2−4−6 トレンチ内の水平ボーリング

トレンチのり面および断層追跡溝で観察できた南下浦断層は,南傾斜の高角逆断層である。南下浦断層沿いの段丘面や谷底低地は右横ずれの変位様式を示すこと,トレンチのり面では断層を境しての地層の対比が困難であること,西側の断層追跡溝底盤では右横ずれの引きずり変形が確認できることなどから,トレンチで確認された断層は,横ずれ成分を伴うことが推定された。断層を境した地層の対比は,次のような地層の分布状況により困難であった。

@ 衝上断層であり上盤側と下盤側に分布する地層が異なっている。

A 地すべり土塊が分布する西側のり面では,約35,000〜4,000yrsBP間の地層が侵食によって消失している。

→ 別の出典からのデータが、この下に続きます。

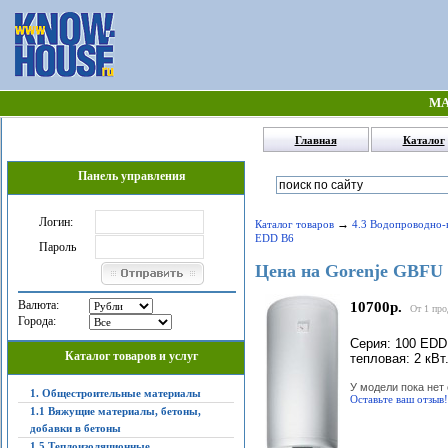
МА
Главная
Каталог
Панель управления
Логин:
→
Каталог товаров
4.3 Водопроводно-
EDD B6
Пароль
Цена на Gorenje GBFU
Валюта:
10700р.
От 1 про
Города:
Серия: 100 EDD
Каталог товаров и услуг
тепловая: 2 кВт
У модели пока нет 
1. Общестроительные материалы
Оставьте ваш отзыв!
1.1 Вяжущие материалы, бетоны,
добавки в бетоны
1.5 Теплоизоляционные,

のり面などの観察から,断層は南上がりの垂直成分を伴う右横ずれ断層であることが推定できた。しかし,垂直および水平方向の変位量は,トレンチのり面および断層追跡溝の情報だけでは,推定するには至らなかった。

横ずれ成分を把握するためには,断層方向にトレンチを増掘する手段も考えられたが,借用した用地が狭いこと,用地の借用期間などに制約があることからトレンチ内部から水平ボーリングを実施した。